20 of the best book quotes from A Room with a View
01
“‘[…] have you ever noticed that there are people who do things which are most indelicate, and yet at the same time—beautiful?’
‘Beautiful?’ said Miss Bartlett, puzzled at the word. ‘Are not beauty and delicacy the same?’
‘So one would have thought,’ said [Lucy] helplessly. ‘But things are so difficult, I sometimes think.‘”
“[…] let yourself go. You are inclined to get muddled, if I may judge from last night. Let yourself go. Pull out from the depths those thoughts that you do not understand, and spread them out in the sunlight and know the meaning of them.”
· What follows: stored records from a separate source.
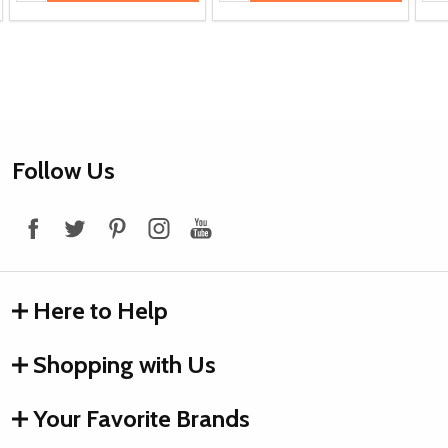
Footer
Follow Us
Start
Here to Help
Shopping with Us
Your Favorite Brands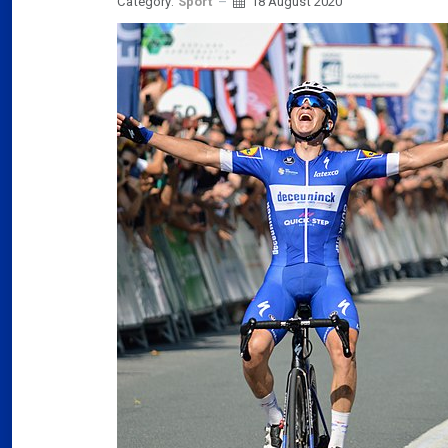
Category:
Sport
18 August 2020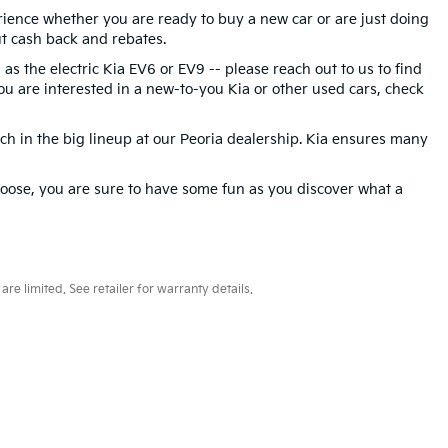
rience whether you are ready to buy a new car or are just doing
t cash back and rebates.
 as the electric Kia EV6 or EV9 -- please reach out to us to find
 you are interested in a new-to-you Kia or other used cars, check
tch in the big lineup at our Peoria dealership. Kia ensures many
oose, you are sure to have some fun as you discover what a
e limited. See retailer for warranty details.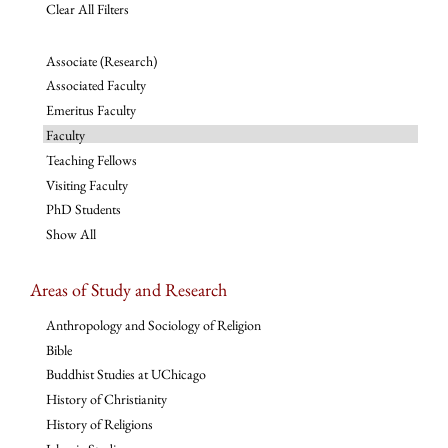
Clear All Filters
Associate (Research)
Associated Faculty
Emeritus Faculty
Faculty
Teaching Fellows
Visiting Faculty
PhD Students
Show All
Areas of Study and Research
Anthropology and Sociology of Religion
Bible
Buddhist Studies at UChicago
History of Christianity
History of Religions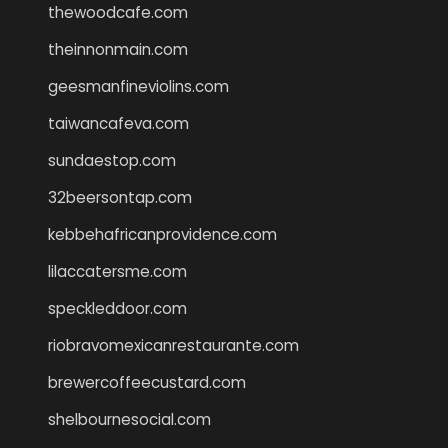
thewoodcafe.com
theinnonmain.com
geesmanfineviolins.com
taiwancafeva.com
sundaestop.com
32beersontap.com
kebbehafricanprovidence.com
lilaccatersme.com
speckleddoor.com
riobravomexicanrestaurante.com
brewercoffeecustard.com
shelbournesocial.com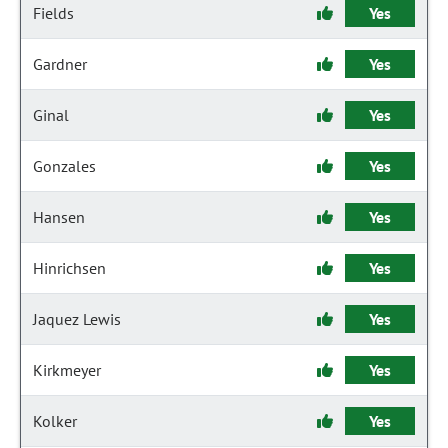
Fields
Yes
Gardner
Yes
Ginal
Yes
Gonzales
Yes
Hansen
Yes
Hinrichsen
Yes
Jaquez Lewis
Yes
Kirkmeyer
Yes
Kolker
Yes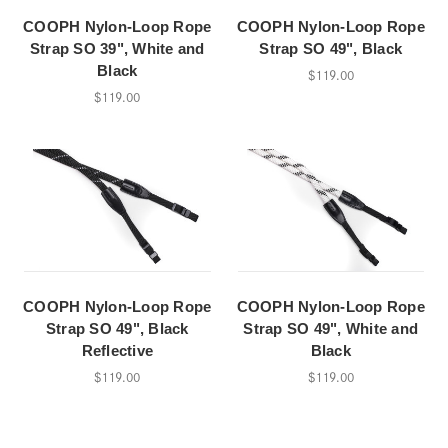
COOPH Nylon-Loop Rope
COOPH Nylon-Loop Rope
Strap SO 39", White and
Strap SO 49", Black
Black
$119.00
$119.00
COOPH Nylon-Loop Rope
COOPH Nylon-Loop Rope
Strap SO 49", Black
Strap SO 49", White and
Reflective
Black
$119.00
$119.00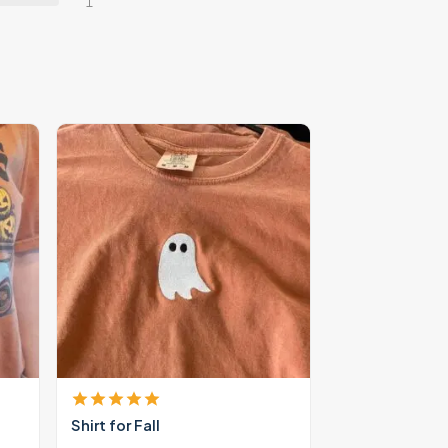
1
Shirt for Fall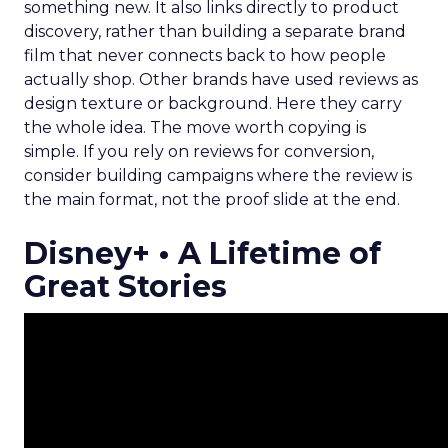
something new. It also links directly to product
discovery, rather than building a separate brand
film that never connects back to how people
actually shop. Other brands have used reviews as
design texture or background. Here they carry
the whole idea. The move worth copying is
simple. If you rely on reviews for conversion,
consider building campaigns where the review is
the main format, not the proof slide at the end.
Disney+ • A Lifetime of
Great Stories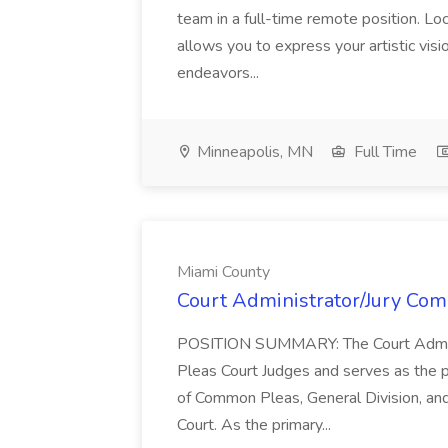
team in a full-time remote position. Lo
allows you to express your artistic visio
endeavors...
Minneapolis, MN
Full Time
Miami County
Court Administrator/Jury Com
POSITION SUMMARY: The Court Adminis
Pleas Court Judges and serves as the p
of Common Pleas, General Division, and
Court. As the primary...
“It so happened that Lucy, who found daily life rather chaotic, entered a more solid world when she opened the piano. She was then no longer either deferential or patronizing; no longer either a rebel or a slave. The kingdom of music is not the kingdom of this world; it will accept those whom breeding and intellect and culture have alike rejected. The commonplace person begins to play, and shoots into the empyrean without effort, whilst we look up, marvelling how he has escaped us, and thinking how we could worship him and love him, would he but translate his visions into human words, and his experiences into human actions. Perhaps he cannot; certainly he does not, or does so very seldom. Lucy had done so never.”
“George served, and surprised her by his anxiety to win. She remembered how he had sighed among the tombs at Santa Croce because things wouldn’t fit; how after the death of that obscure Italian he had leant over the parapet by the Arno and said to her: ‘I shall want to live, I tell you.’ He wanted to live now, to win at tennis, to stand for all he was worth in the sun—the sun which had begun to decline and was shining in her eyes; and he did win.”
“George had turned at the sound of her arrival. For a moment he contemplated her, as one who had fallen out of heaven. He saw radiant joy in her face, he saw the flowers beat against her dress in blue waves. The bushes above them closed. He stepped quickly forward and kissed her.”
“It isn’t possible to love and to part. You will wish that it was. You can transmute love, ignore it, muddle it, but you can never pull it out of you. I know by experience that the poets are right: love is eternal.”
″‘I taught him,’ he quavered, ‘to trust in love. I said: ‘When love comes, that is reality.’ I said: ‘Passion does not blind. No. Passion is sanity, and the woman you love, she is the only person you will ever really understand.‘”
″[…] the gates of liberty seemed still unopened. [Lucy] was conscious of her discontent; it was new to her to be conscious of it. ‘The world,’ she thought, ‘is certainly full of beautiful things, if only I could come across them.‘”
“Love felt and returned, love which our bodies exact and our hearts have transfigured, love which is the most real thing that we shall ever meet, reappeared now as the world’s enemy, and she must stifle it.”
I think that you are repeating what you have heard older people say. You are pretending to be touchy; but you are not really. Stop being so tiresome, and tell me instead what part of the church you want to see. To take you to it will be a real pleasure.
“Beware of women altogether. Only let to a man. . . . Men don’t gossip over tea-cups. If they get drunk, there’s an end of them—they lie down comfortably and sleep it off. If they’re vulgar, they somehow keep it to themselves. It doesn’t spread so. Give me a man—of course, provided he’s clean.”
“The scales fell from Lucy’s eyes. How had she stood Cecil for a moment? He was absolutely intolerable, and the same evening she broke off her engagement.”
″‘I don’t know that you aren’t. I connect you with a view — a certain type of view. Why shouldn’t you connect me with a room?’
She reflected a moment, and then said, laughing:
‘Do you know that you’re right? I do. I must be a poetess after all. When I think of you it’s always as in a room. How funny!’
To her surprise, he seemed annoyed.
‘A drawing-room, pray? With no view?’
‘Yes, with no view, I fancy. Why not?’
‘I’d rather,’ he said reproachfully, ‘that you connected me with the open air.‘”
“She could not understand him; the words were indeed remote. Yet as he spoke the darkness was withdrawn, veil after veil, and she saw to the bottom of her soul.”
“About old Mr. Emerson — I hardly know. No, he is not tactful; yet, have you ever noticed that there are people who do things which are most indelicate, and yet at the same time — beautiful?”